Dataset entries
[Start of section]
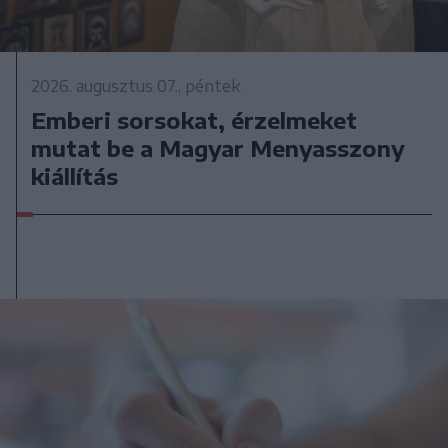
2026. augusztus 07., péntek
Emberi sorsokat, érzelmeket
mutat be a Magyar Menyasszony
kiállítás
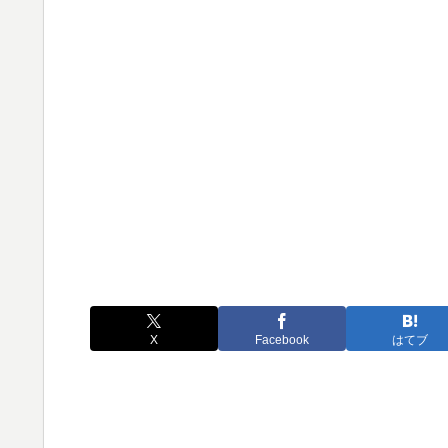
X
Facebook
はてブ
[End of section]
EXERCISE DIRECTIONS
Once the pictures are set aside, copy the remaining text of every entry exactly.

ANSWER TO THE PROBLEM
2026. augusztus 07., péntek
Emberi sorsokat, érzelmeket
mutat be a Magyar Menyasszony
kiállítás
X
Facebook
はてブ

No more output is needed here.